Copy out the records in full, word for word, without pictures.

START DATA

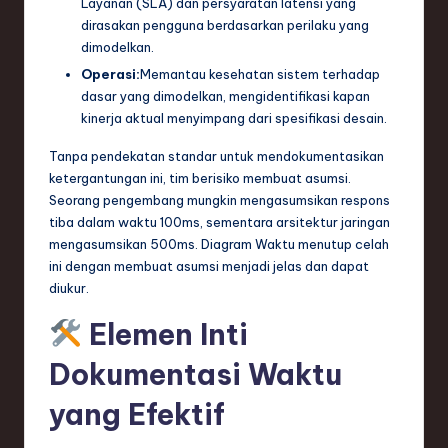
Layanan (SLA) dan persyaratan latensi yang
dirasakan pengguna berdasarkan perilaku yang
dimodelkan.
Operasi:
Memantau kesehatan sistem terhadap
dasar yang dimodelkan, mengidentifikasi kapan
kinerja aktual menyimpang dari spesifikasi desain.
Tanpa pendekatan standar untuk mendokumentasikan
ketergantungan ini, tim berisiko membuat asumsi.
Seorang pengembang mungkin mengasumsikan respons
tiba dalam waktu 100ms, sementara arsitektur jaringan
mengasumsikan 500ms. Diagram Waktu menutup celah
ini dengan membuat asumsi menjadi jelas dan dapat
diukur.
Elemen Inti
Dokumentasi Waktu
yang Efektif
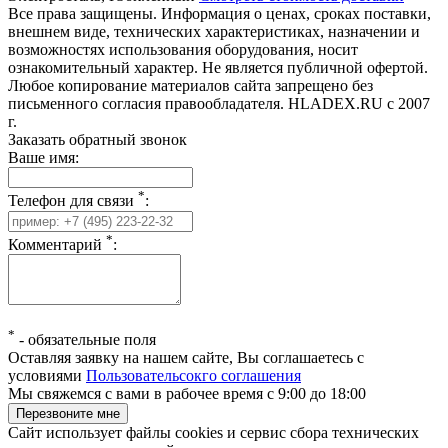
Все права защищены. Информация о ценах, сроках поставки,
внешнем виде, технических характеристиках, назначении и
возможностях использования оборудования, носит
ознакомительный характер. Не является публичной офертой.
Любое копирование материалов сайта запрещено без
письменного согласия правообладателя. HLADEX.RU c 2007
г.
Заказать обратный звонок
Ваше имя:
*
Телефон для связи
:
*
Комментарий
:
*
-
обязательные поля
Оставляя заявку на нашем сайте, Вы соглашаетесь с
условиями
Пользовательсокго соглашения
Мы свяжемся с вами в рабочее время с 9:00 до 18:00
Сайт использует файлы cookies и сервис сбора технических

END DATA

SOLVED PROBLEM:
Layanan (SLA) dan persyaratan latensi yang
dirasakan pengguna berdasarkan perilaku yang
dimodelkan.
Operasi:
Memantau kesehatan sistem terhadap
dasar yang dimodelkan, mengidentifikasi kapan
kinerja aktual menyimpang dari spesifikasi desain.
Tanpa pendekatan standar untuk mendokumentasikan
ketergantungan ini, tim berisiko membuat asumsi.
Seorang pengembang mungkin mengasumsikan respons
tiba dalam waktu 100ms, sementara arsitektur jaringan
mengasumsikan 500ms. Diagram Waktu menutup celah
ini dengan membuat asumsi menjadi jelas dan dapat
diukur.
Elemen Inti
Dokumentasi Waktu
yang Efektif
Все права защищены. Информация о ценах, сроках поставки,
внешнем виде, технических характеристиках, назначении и
возможностях использования оборудования, носит
ознакомительный характер. Не является публичной офертой.
Любое копирование материалов сайта запрещено без
письменного согласия правообладателя. HLADEX.RU c 2007
г.
Заказать обратный звонок
Ваше имя:
*
Телефон для связи
:
*
Комментарий
:
*
-
обязательные поля
Оставляя заявку на нашем сайте, Вы соглашаетесь с
условиями
Пользовательсокго соглашения
Мы свяжемся с вами в рабочее время с 9:00 до 18:00
Сайт использует файлы cookies и сервис сбора технических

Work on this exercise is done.